En juin 1915, le gouvernement commença à utiliser les chemins de fer pour accélérer la déportation et l'extermination. Des wagons de marchandises ont été utilisés pour transporter des milliers de personnes dans des zones reculées où ils ont été laissés à mourir de faim alors qu'ils étaient assaillis par les ravages de la nature et de la malice humaine. Beaucoup ont été assassinés carrément. Les déportés arméniens ont été parmi les premiers hommes et femmes du XXe siècle à apprendre que les droits de l'homme sont inséparables du statut politique . Ayant été privés par le gouvernement ottoman de tout statut politique, sauf celui de hors-la-loi, il n'y avait pas d'abus qui ne pouvait leur être infligé impunément.

Le projet d'extermination était complètement moderne dans l'esprit et la mise en ?uvre de ses étapes initiales de planification à son exécution. 37 extermination de masse a été préconisée dans les séances de planification que la réponse « scientifique » appropriée à la lutte universelle des races pour la survie. 38 Comme les autres élites modernisatrices de l'époque, les Jeunes Turcs, formés en grande partie en Europe, ont interprété les relations entre les races et les nations en termes darwinistes sociaux. Surtout, les Jeunes Turcs avaient un réseau bureaucratique fiable et centralisé. Taalat Bey, l'un des triumvirs au pouvoir et ministre de l'Intérieur, n'a pas confié cette mission à des bureaucrates provinciaux démodés mais a envoyé des bureaucrates juvéniles pour agir en tant que représentants personnels et, le cas échéant, pour punir les gouverneurs et les gouverneurs locaux. de compassion ou de cupidité, a échoué à exécuter des ordres. Il y avait une organisation spéciale chargée d'organiser les massacres. Au niveau local, une grande partie du massacre a été perpétré par des escadrons de la mort qui ont reçu le nom de «bataillons de bouchers» 39.

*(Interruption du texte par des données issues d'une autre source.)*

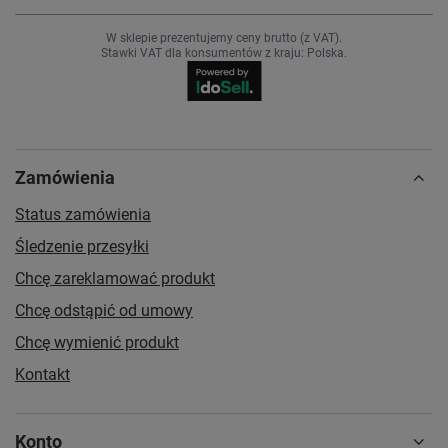
W sklepie prezentujemy ceny brutto (z VAT).
Stawki VAT dla konsumentów z kraju:
Polska
.
Zamówienia
Status zamówienia
Śledzenie przesyłki
Chcę zareklamować produkt
Chcę odstąpić od umowy
Chcę wymienić produkt
Kontakt
Konto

Taalat Bey a précisé les objectifs de son gouvernement dans un télégramme adressé au bureau de la police à Alep, en Syrie, daté du 15 septembre 1915:

Il a été rapporté que, par ordre du Comité [de l'Union et du Progrès], le gouvernement a décidé d'exterminer complètement les Arméniens vivant en Turquie. Ceux qui refusent d'obéir à cet ordre ne peuvent être considérés comme des amis du gouvernement. Indépendamment des femmes, des enfants ou des invalides, et aussi déplorables que puissent paraître les méthodes de destruction, il faut mettre fin à leur existence [c'est-à-dire les Arméniens] sans tenir compte du sentiment ou de la conscience.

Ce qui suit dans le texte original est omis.